The pymc3 model looks like following and I sample it using minibatches for Variational Bayes (so that avoid/ minimise label switching).

def logp_normal(mu, sigma, value):
    # log probability of individual samples
    delta = (value - mu).ravel()
    k = delta.shape[0]
    return -0.5 * (k * tt.log(2 * np.pi) + tt.log(sigma) + tt.square(delta).sum()/tt.square(sigma))

# Log likelihood of Gaussian mixture distribution
def logp_gmix(mus, pi, sigma):
    def logp_(value):
        logps = [tt.log(pi[i]) + logp_normal(mu, sigma, value) for i, mu in enumerate(mus)]

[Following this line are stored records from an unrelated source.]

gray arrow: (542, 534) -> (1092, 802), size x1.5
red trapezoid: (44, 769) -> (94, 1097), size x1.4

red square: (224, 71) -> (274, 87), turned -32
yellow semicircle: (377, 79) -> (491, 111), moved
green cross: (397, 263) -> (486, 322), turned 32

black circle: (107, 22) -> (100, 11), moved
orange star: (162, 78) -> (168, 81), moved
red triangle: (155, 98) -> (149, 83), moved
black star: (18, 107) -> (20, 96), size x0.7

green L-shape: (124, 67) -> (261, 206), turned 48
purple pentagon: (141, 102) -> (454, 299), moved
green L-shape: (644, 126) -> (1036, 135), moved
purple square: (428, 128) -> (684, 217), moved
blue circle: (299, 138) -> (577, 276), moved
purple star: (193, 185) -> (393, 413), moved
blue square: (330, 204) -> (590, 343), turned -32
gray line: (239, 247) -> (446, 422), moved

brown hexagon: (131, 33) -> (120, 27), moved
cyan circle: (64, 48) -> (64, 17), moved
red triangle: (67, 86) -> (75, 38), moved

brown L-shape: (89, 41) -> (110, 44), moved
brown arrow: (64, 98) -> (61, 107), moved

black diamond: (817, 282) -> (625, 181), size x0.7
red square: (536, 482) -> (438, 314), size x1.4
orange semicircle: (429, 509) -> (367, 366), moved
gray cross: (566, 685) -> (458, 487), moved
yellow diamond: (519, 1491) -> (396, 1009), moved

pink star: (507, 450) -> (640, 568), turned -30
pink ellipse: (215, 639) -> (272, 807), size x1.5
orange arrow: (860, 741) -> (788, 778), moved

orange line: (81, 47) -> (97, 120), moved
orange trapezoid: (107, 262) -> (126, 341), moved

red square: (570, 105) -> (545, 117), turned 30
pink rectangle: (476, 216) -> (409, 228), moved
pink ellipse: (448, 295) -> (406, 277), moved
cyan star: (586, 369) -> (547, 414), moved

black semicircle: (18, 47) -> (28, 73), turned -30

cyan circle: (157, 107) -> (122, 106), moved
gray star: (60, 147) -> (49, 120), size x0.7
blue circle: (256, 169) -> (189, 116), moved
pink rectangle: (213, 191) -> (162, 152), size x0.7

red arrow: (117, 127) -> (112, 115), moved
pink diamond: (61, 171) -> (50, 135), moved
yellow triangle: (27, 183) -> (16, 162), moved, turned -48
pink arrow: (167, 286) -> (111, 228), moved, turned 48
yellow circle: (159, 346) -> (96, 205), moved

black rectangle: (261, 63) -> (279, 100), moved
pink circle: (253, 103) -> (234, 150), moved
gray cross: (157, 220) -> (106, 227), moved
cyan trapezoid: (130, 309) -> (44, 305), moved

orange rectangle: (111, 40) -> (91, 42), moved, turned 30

        return tt.sum(pm.math.logsumexp(tt.stacklists(logps), axis=0))

    return logp_

K = 2 #components
D = 1 #dimensionality of x
X = theano.shared(x)
Y = theano.shared(y.ravel())

with pm.Model() as model:
    pi = pm.Dirichlet('pi', np.ones(K))
    ws = [pm.Normal('w_%d'%i, mu=0, sd=2, shape=(D,)) for i in range(K)]
    sigma  = pm.Uniform('sigma', 0, 1)
    mus = [tt.squeeze(tt.dot(X,w)) for w in ws]
    y_obs = pm.DensityDist('y_obs', logp_gmix(mus, pi, sigma), observed=Y)

With the inference part looking like:

batch_size = 128
X_m = pm.Minibatch(x, batch_size)
Y_m = pm.Minibatch(y.ravel(), batch_size)
with model:
    approx = pm.fit(10000,
                    more_replacements={X:X_m, Y:Y_m},
                    callbacks=[pm.callbacks.CheckParametersConvergence(tolerance=1e-4)],
                    method='fullrank_advi')

# Sample from the posterior
n = 1000
trace = approx.sample(n)

However, when I look at the posteriors unfortunately of the trace, it doesn’t seem to be able to converge on the weights (3 and -1 in our case).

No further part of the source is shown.